### TASK DETAILS
In the records that follow, find each line with the word "Monitoring" and copy it.

-=-=-

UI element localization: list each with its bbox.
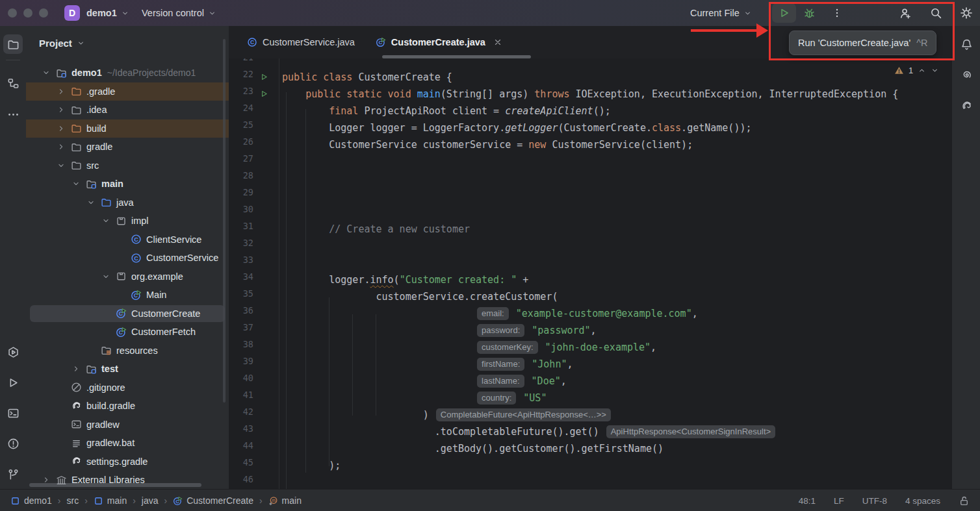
tree-row[interactable]: test xyxy=(26,360,229,379)
tree-row-label: gradlew xyxy=(86,419,120,430)
code-line: // Create a new customer xyxy=(282,221,898,238)
tree-row[interactable]: gradle xyxy=(26,138,229,156)
line-number: 42 xyxy=(229,406,257,423)
inspections-widget[interactable]: 1 xyxy=(894,64,939,76)
editor-tab[interactable]: CCustomerCreate.java xyxy=(365,26,513,58)
unlock-icon[interactable] xyxy=(959,495,970,506)
class-run-icon: C xyxy=(116,327,127,338)
tree-row[interactable]: CCustomerService xyxy=(26,249,229,268)
stripe-button-notifications[interactable] xyxy=(957,34,976,54)
tree-row[interactable]: gradlew.bat xyxy=(26,434,229,453)
chevron-right-icon[interactable] xyxy=(71,364,81,373)
stripe-button-gradle[interactable] xyxy=(957,96,976,116)
run-line-icon[interactable] xyxy=(260,73,268,81)
code-line: ); xyxy=(282,457,898,474)
project-name-menu[interactable]: demo1 xyxy=(86,0,129,26)
chevron-right-icon[interactable] xyxy=(42,475,51,484)
project-panel-header[interactable]: Project xyxy=(39,26,85,60)
chevron-right-icon[interactable] xyxy=(57,124,66,133)
chevron-up-icon[interactable] xyxy=(918,66,926,75)
stripe-button-terminal[interactable] xyxy=(3,403,23,423)
shortcut-hint: ^R xyxy=(916,38,927,48)
debug-button[interactable] xyxy=(801,5,817,21)
chevron-right-icon[interactable] xyxy=(57,87,66,96)
tree-vertical-scrollbar[interactable] xyxy=(223,39,226,403)
editor-tab[interactable]: CCustomerService.java xyxy=(237,26,365,58)
chevron-down-icon[interactable] xyxy=(42,68,51,77)
breadcrumb-item[interactable]: java xyxy=(142,495,159,506)
tree-row[interactable]: src xyxy=(26,156,229,175)
stripe-button-run[interactable] xyxy=(3,373,23,392)
file-encoding[interactable]: UTF-8 xyxy=(862,496,887,506)
run-configuration-selector[interactable]: Current File xyxy=(690,0,752,26)
code-editor[interactable]: 2122232425262728293031323334353637383940… xyxy=(229,58,951,489)
breadcrumb-item[interactable]: src xyxy=(66,495,79,506)
more-actions-button[interactable] xyxy=(829,5,845,21)
chevron-right-icon[interactable] xyxy=(57,105,66,114)
line-number: 35 xyxy=(229,288,257,305)
editor-horizontal-scrollbar[interactable] xyxy=(382,55,531,58)
code-line: public class CustomerCreate { xyxy=(282,69,898,86)
tree-row[interactable]: CClientService xyxy=(26,231,229,249)
code-with-me-button[interactable] xyxy=(897,5,913,21)
tree-row[interactable]: settings.gradle xyxy=(26,453,229,471)
chevron-right-icon[interactable] xyxy=(57,142,66,151)
class-run-icon: C xyxy=(131,290,142,301)
line-number: 23 xyxy=(229,86,257,103)
tree-row[interactable]: CMain xyxy=(26,286,229,305)
warning-count: 1 xyxy=(909,66,913,75)
tree-row-label: Main xyxy=(146,290,166,300)
settings-button[interactable] xyxy=(959,5,974,21)
search-everywhere-button[interactable] xyxy=(928,5,944,21)
tree-row[interactable]: impl xyxy=(26,212,229,231)
inlay-hint: customerKey: xyxy=(477,341,537,354)
chevron-down-icon[interactable] xyxy=(57,161,66,170)
tree-row[interactable]: org.example xyxy=(26,268,229,286)
tree-row[interactable]: resources xyxy=(26,342,229,360)
stripe-button-structure[interactable] xyxy=(3,73,23,93)
tree-row[interactable]: .gitignore xyxy=(26,379,229,397)
breadcrumb-item[interactable]: CCustomerCreate xyxy=(173,495,253,506)
code-line: public static void main(String[] args) t… xyxy=(282,86,898,103)
stripe-button-services[interactable] xyxy=(3,342,23,362)
run-line-icon[interactable] xyxy=(260,90,268,98)
window-close-button[interactable] xyxy=(8,8,17,18)
vcs-menu[interactable]: Version control xyxy=(142,0,216,26)
close-icon[interactable] xyxy=(493,38,502,47)
breadcrumb-separator: › xyxy=(133,495,136,506)
stripe-button-more[interactable] xyxy=(3,105,23,124)
stripe-button-version-control[interactable] xyxy=(3,464,23,484)
tree-row[interactable]: .idea xyxy=(26,101,229,119)
tree-row[interactable]: gradlew xyxy=(26,416,229,434)
breadcrumb-item[interactable]: mmain xyxy=(268,495,302,506)
window-minimize-button[interactable] xyxy=(23,8,32,18)
stripe-button-problems[interactable] xyxy=(3,434,23,453)
chevron-down-icon[interactable] xyxy=(86,198,96,207)
tree-row[interactable]: java xyxy=(26,193,229,212)
chevron-down-icon[interactable] xyxy=(931,66,939,75)
chevron-down-icon[interactable] xyxy=(101,216,110,225)
tree-row[interactable]: build xyxy=(26,119,229,138)
tree-row[interactable]: demo1~/IdeaProjects/demo1 xyxy=(26,64,229,82)
file-ignored-icon xyxy=(71,382,82,393)
tree-row[interactable]: build.gradle xyxy=(26,397,229,416)
caret-position[interactable]: 48:1 xyxy=(799,496,816,506)
tree-row-label: build xyxy=(86,123,107,134)
tree-row[interactable]: main xyxy=(26,175,229,193)
run-button[interactable] xyxy=(772,3,796,23)
breadcrumb-item[interactable]: main xyxy=(94,495,127,506)
tree-row[interactable]: .gradle xyxy=(26,82,229,101)
breadcrumb-item[interactable]: demo1 xyxy=(10,495,52,506)
indent-setting[interactable]: 4 spaces xyxy=(905,496,940,506)
chevron-down-icon[interactable] xyxy=(101,272,110,281)
breadcrumb-label: src xyxy=(66,495,79,506)
gear-icon xyxy=(960,6,973,19)
tree-row[interactable]: CCustomerFetch xyxy=(26,323,229,342)
window-zoom-button[interactable] xyxy=(39,8,48,18)
stripe-button-ai-assistant[interactable] xyxy=(957,65,976,84)
stripe-button-project-folder[interactable] xyxy=(3,34,23,54)
chevron-down-icon[interactable] xyxy=(71,179,81,188)
line-separator[interactable]: LF xyxy=(834,496,844,506)
tree-row[interactable]: CCustomerCreate xyxy=(26,305,229,323)
tree-row-label: External Libraries xyxy=(71,475,145,485)
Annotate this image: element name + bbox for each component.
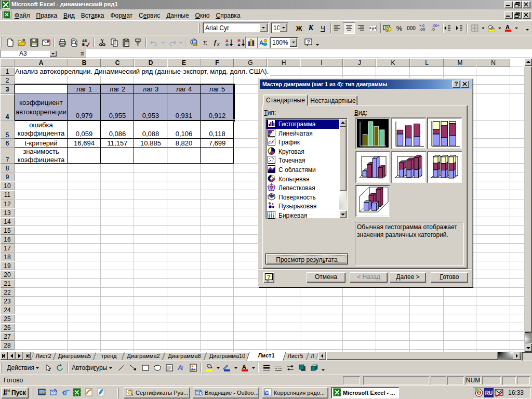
svg-text:,0: ,0 <box>431 27 435 32</box>
svg-text:W: W <box>265 391 269 395</box>
svg-text:A: A <box>242 364 246 370</box>
svg-text:АБ: АБ <box>82 39 87 43</box>
svg-text:В: В <box>82 43 85 46</box>
svg-text:,00: ,00 <box>419 27 425 32</box>
svg-text:?: ? <box>267 274 271 280</box>
svg-text:x: x <box>217 41 220 47</box>
svg-text:+.0: +.0 <box>419 24 424 28</box>
svg-text:,00+: ,00+ <box>432 24 440 28</box>
svg-text:A: A <box>506 24 510 30</box>
svg-text:f: f <box>214 39 217 46</box>
svg-text:a: a <box>372 26 374 30</box>
svg-text:A: A <box>259 39 263 46</box>
svg-text:l: l <box>181 365 183 372</box>
svg-text:?: ? <box>307 39 310 45</box>
svg-text:$: $ <box>386 29 388 32</box>
svg-text:Я: Я <box>225 43 229 47</box>
svg-text:Σ: Σ <box>203 39 207 47</box>
svg-text:А: А <box>237 43 241 47</box>
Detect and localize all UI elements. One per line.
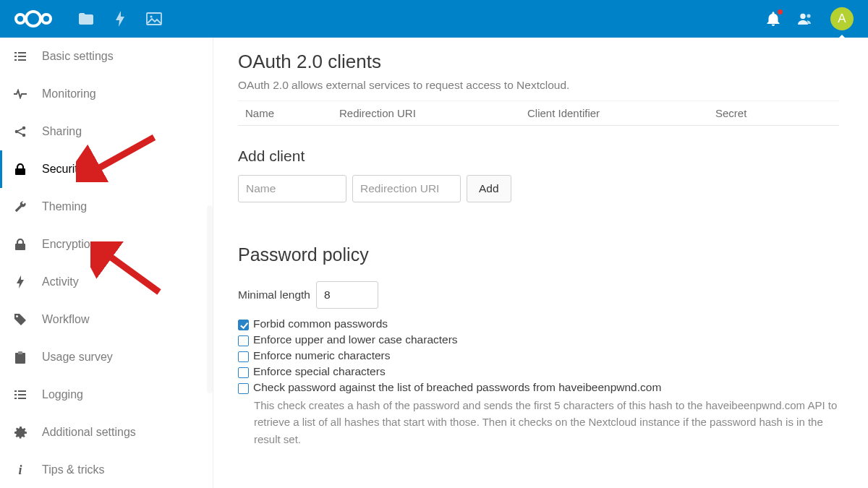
sidebar-scrollbar[interactable] [207, 205, 213, 393]
user-avatar[interactable]: A [830, 7, 854, 30]
svg-rect-17 [15, 244, 25, 250]
svg-rect-20 [18, 351, 22, 354]
svg-rect-9 [14, 56, 17, 57]
checkbox-icon [238, 351, 249, 362]
sidebar-item-sharing[interactable]: Sharing [0, 113, 213, 150]
sidebar-item-usage-survey[interactable]: Usage survey [0, 338, 213, 376]
sidebar-item-encryption[interactable]: Encryption [0, 226, 213, 263]
svg-point-15 [22, 134, 26, 137]
svg-rect-10 [18, 56, 26, 57]
sidebar-item-label: Monitoring [42, 87, 96, 100]
sidebar-item-label: Usage survey [42, 351, 113, 364]
svg-point-4 [150, 15, 152, 17]
svg-rect-11 [14, 59, 17, 61]
add-client-name-input[interactable] [238, 175, 346, 202]
svg-rect-23 [14, 394, 17, 395]
svg-rect-3 [147, 13, 161, 25]
tag-icon [13, 314, 27, 325]
checkbox-icon [238, 335, 249, 346]
check-enforce-numeric[interactable]: Enforce numeric characters [238, 349, 839, 362]
sidebar-item-additional-settings[interactable]: Additional settings [0, 414, 213, 451]
checkbox-icon [238, 367, 249, 378]
min-length-input[interactable] [316, 281, 378, 309]
add-client-button[interactable]: Add [467, 175, 511, 202]
files-icon[interactable] [78, 12, 94, 25]
pulse-icon [13, 89, 27, 99]
svg-rect-7 [14, 52, 17, 53]
nextcloud-logo-icon[interactable] [12, 8, 55, 30]
oauth-title: OAuth 2.0 clients [238, 51, 839, 73]
check-label: Enforce special characters [253, 365, 386, 378]
avatar-letter: A [838, 12, 846, 26]
lock-icon [13, 239, 27, 250]
sidebar-item-basic-settings[interactable]: Basic settings [0, 38, 213, 75]
sidebar-item-theming[interactable]: Theming [0, 188, 213, 226]
check-enforce-special[interactable]: Enforce special characters [238, 365, 839, 378]
svg-rect-12 [18, 59, 26, 61]
check-enforce-case[interactable]: Enforce upper and lower case characters [238, 333, 839, 346]
svg-rect-18 [15, 353, 25, 364]
svg-rect-22 [18, 390, 26, 392]
sidebar-item-label: Logging [42, 388, 83, 401]
notifications-icon[interactable] [767, 12, 780, 26]
sidebar-item-label: Workflow [42, 313, 90, 326]
settings-sidebar: Basic settings Monitoring Sharing Securi… [0, 38, 213, 488]
main-content: OAuth 2.0 clients OAuth 2.0 allows exter… [213, 38, 868, 488]
top-header: A [0, 0, 868, 38]
sidebar-item-monitoring[interactable]: Monitoring [0, 75, 213, 113]
sidebar-item-security[interactable]: Security [0, 150, 213, 188]
svg-rect-8 [18, 52, 26, 53]
col-clientid: Client Identifier [520, 101, 708, 126]
svg-point-2 [42, 14, 51, 23]
sidebar-item-label: Sharing [42, 125, 82, 138]
activity-icon[interactable] [114, 11, 126, 27]
sidebar-item-workflow[interactable]: Workflow [0, 301, 213, 338]
info-icon: i [13, 463, 27, 478]
svg-point-1 [26, 12, 41, 26]
svg-rect-16 [15, 168, 25, 175]
svg-rect-25 [14, 398, 17, 399]
gear-icon [13, 427, 27, 439]
col-redirect: Redirection URI [332, 101, 520, 126]
svg-point-6 [807, 14, 810, 17]
col-secret: Secret [708, 101, 839, 126]
check-forbid-common[interactable]: Forbid common passwords [238, 317, 839, 330]
check-label: Forbid common passwords [253, 317, 388, 330]
oauth-subtitle: OAuth 2.0 allows external services to re… [238, 79, 839, 92]
col-name: Name [238, 101, 332, 126]
svg-point-5 [800, 14, 805, 19]
checkbox-icon [238, 320, 249, 330]
sidebar-item-label: Activity [42, 275, 79, 288]
add-client-uri-input[interactable] [352, 175, 461, 202]
sidebar-item-label: Tips & tricks [42, 463, 105, 476]
sidebar-item-label: Security [42, 163, 84, 176]
add-client-title: Add client [238, 147, 839, 165]
password-policy-title: Password policy [238, 244, 839, 265]
notification-dot-icon [778, 9, 783, 14]
svg-rect-26 [18, 398, 26, 399]
svg-point-14 [15, 130, 19, 134]
sidebar-item-label: Theming [42, 200, 87, 213]
gallery-icon[interactable] [146, 12, 162, 25]
sidebar-item-logging[interactable]: Logging [0, 376, 213, 414]
sidebar-item-label: Additional settings [42, 426, 136, 439]
check-label: Enforce numeric characters [253, 349, 391, 362]
list-icon [13, 51, 27, 61]
clipboard-icon [13, 351, 27, 364]
svg-point-13 [22, 127, 26, 130]
svg-rect-24 [18, 394, 26, 395]
oauth-clients-table: Name Redirection URI Client Identifier S… [238, 100, 839, 126]
sidebar-item-tips-tricks[interactable]: i Tips & tricks [0, 451, 213, 488]
sidebar-item-label: Basic settings [42, 50, 114, 63]
check-label: Enforce upper and lower case characters [253, 333, 458, 346]
wrench-icon [13, 201, 27, 213]
sidebar-item-activity[interactable]: Activity [0, 263, 213, 301]
breach-hint: This check creates a hash of the passwor… [254, 397, 839, 448]
min-length-label: Minimal length [238, 288, 310, 301]
contacts-icon[interactable] [797, 12, 813, 25]
check-breached[interactable]: Check password against the list of breac… [238, 381, 839, 394]
svg-rect-21 [14, 390, 17, 392]
svg-point-0 [16, 14, 25, 23]
bolt-icon [13, 275, 27, 288]
checkbox-icon [238, 383, 249, 394]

-=-=-

### WRITTEN SOLUTION
sidebar-item-label: Monitoring [42, 87, 96, 100]
settings-sidebar: Basic settings Monitoring Sharing Securi… [0, 38, 213, 488]
sidebar-item-monitoring[interactable]: Monitoring [0, 75, 213, 113]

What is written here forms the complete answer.